The recommendation? A transfer of the resources spent on MSR. “If the ultimate goal is reintegration, the sizable resources that we now spend on supervised release might be productively transferred to job programs inside and outside prison and economic and housing assistance upon release.”
Approximately half—between 10,000 and 15,000—of the people released from prison in Illinois are sent back within three years, according to state figures quoted in an NPR report from July. But it would be a mistake to understand the problems of re-entry as exclusively problems of re-entry, rather than symptoms of broader failings.
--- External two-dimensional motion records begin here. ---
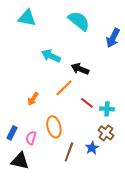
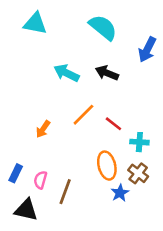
black arrow: (80, 69) -> (107, 73), moved
red line: (87, 103) -> (113, 124), moved
orange ellipse: (54, 127) -> (107, 166), moved
brown line: (69, 152) -> (65, 192), moved

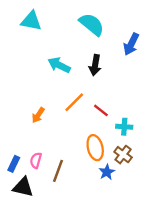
black arrow: (107, 73) -> (95, 65), turned -102
blue rectangle: (16, 173) -> (14, 164), moved

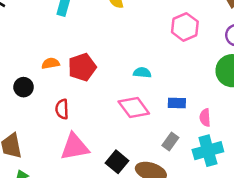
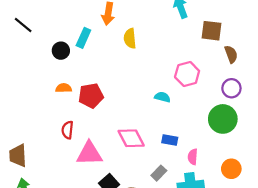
cyan semicircle: (142, 73) -> (162, 97), moved
black circle: (24, 87) -> (61, 51), moved
pink triangle: (75, 147) -> (89, 153), moved

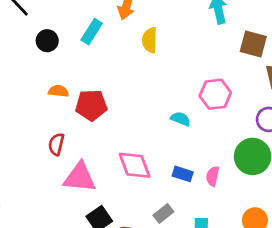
black circle: (61, 51) -> (47, 41), moved
pink semicircle: (193, 157) -> (213, 176), moved

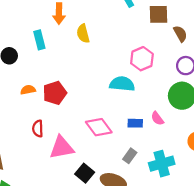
cyan rectangle: (92, 32) -> (39, 40), turned -30
cyan semicircle: (181, 119) -> (122, 84), size x1.6
pink semicircle: (213, 176) -> (157, 118), turned -32

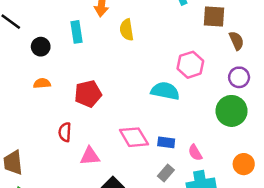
orange semicircle: (28, 90) -> (42, 83), moved
pink semicircle: (157, 118) -> (195, 153), moved
blue rectangle: (135, 123) -> (166, 142), moved
pink triangle: (62, 148) -> (90, 156), size x0.7

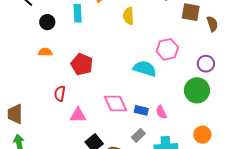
yellow semicircle: (127, 30) -> (129, 16), moved
brown semicircle: (237, 41) -> (212, 24), moved
red pentagon: (88, 94) -> (82, 64), turned 30
pink semicircle: (195, 153) -> (161, 112), moved

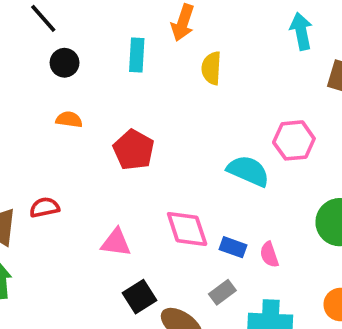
yellow semicircle: (129, 16) -> (211, 68), moved
black circle: (47, 22) -> (65, 63), moved
red semicircle: (60, 94) -> (45, 207), moved, turned 63

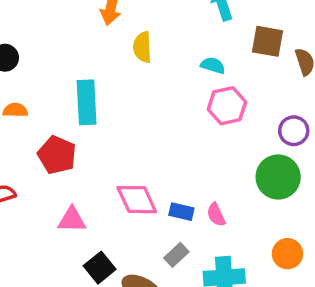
cyan rectangle: (137, 55) -> (87, 102), moved, size x1.4
red pentagon: (134, 150) -> (57, 155), moved
cyan semicircle: (248, 171) -> (213, 65), moved, size x0.6

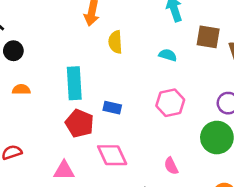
pink hexagon: (227, 106) -> (170, 103), moved
red pentagon: (57, 155) -> (80, 123), moved
blue rectangle: (181, 212) -> (112, 108), moved

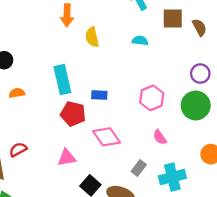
pink hexagon: (170, 103) -> (152, 98), moved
In an article in Jacobin in 2017, prison abolitionists Dan Berger, Mariame Kaba, and Daniel Stein wrote:
“Abolitionists know that most people who are incarcerated will eventually be released from prison. Thousands of people are released from prisons and jails every single day. This is not something that we have to imagine as a goal for the future. It is a reality that pushes all of us to consider what conditions will support people’s freedom once they return.”
Problems of re-entry, they wrote, are not specific to that discrete period of struggle. Instead, they wrote, they work “with an understanding that many people were marginalized from society well before their incarceration. This strengthens a commitment to ameliorate the conditions for all of those in our society who live on the periphery and beyond, before and after they are criminalized.”